Integrantes do bloco oposicionista à administração Tuga Angerami (sem partido) na Câmara Municipal de Bauru já defendem abertamente, considerando-a “inevitável”, a criação de uma Comissão Especial de Inquérito (CEI) para investigar as informações, levantadas anteontem com exclusividade pelo JC, de que a Prefeitura não realiza a medição, o controle de itinerários e a fiscalização do contrato dos serviços de transporte escolar de cerca de 4.600 alunos de escolas municipais e estaduais.
A expectativa da oposição é que a instalação da CEI possa ser confirmada ainda na próxima sessão ordinária do Legislativo, que ocorrerá depois de amanhã. Para que a CEI seja pedida, é necessária a adesão de pelo menos cinco, dos 15 vereadores, o que não deve ser difícil para o grupo oposicionista conquistar, pois detém maioria na Câmara.
A mudança de postura dos parlamentares, que anteontem comentavam com cautela sobre a possibilidade de instalação de uma CEI na Câmara, foi motivada pela revelação, ontem, de que o Tribunal de Contas do Estado (TCE) já havia julgado como irregular o contrato de prestação de serviços de transporte escolar.

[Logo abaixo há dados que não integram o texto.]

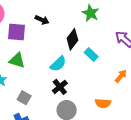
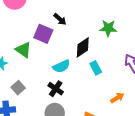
green star: (91, 13) -> (108, 28), turned 30
purple square: (17, 32) -> (43, 34), moved
black cross: (60, 87) -> (56, 89), turned -35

Para o vereador tucano Marcelo Borges (PSDB), a criação de uma CEI para investigar o caso é “inevitável”. “O que mais salta aos olhos é a falta de fiscalização do contrato pela prefeitura. Temos de investigar e levantar todos os itinerários, os valores pagos e questionar por que não houve medição do serviço prestado em um contrato de valor milionário”, enfatizou.
Quem também concorda com o caráter “inevitável” da abertura da CEI é o presidente da Câmara Municipal, Paulo Madureira (PP). “Acho que tudo deve ser investigado e temos de ir a fundo nisso. Só para exemplificar: como se pode pagar pelo transporte escolar do mês de dezembro passado sem ter havido aulas? Cadê a fiscalização? E a definição das rotas?”, questionou o parlamentar. Madureira já estava apurando informações sobre o caso, com solicitação de documentos à prefeitura desde o mês passado.
Para outro vereador oposicionista, o petista José Carlos de Souza Pereira, o Batata, a revelação do parecer do TCE leva a Câmara a tomar postura definitiva sobre o caso. “Agora comprovou-se tudo aquilo que tínhamos como suspeitas. Por isso, a gravidade do assunto leva a Câmara a pensar em uma CEI, pois não tem mais o que esconder em relação a isso. O Legislativo terá de se posicionar agora em relação a abertura e a conveniência da data dessa propositura”, ressaltou.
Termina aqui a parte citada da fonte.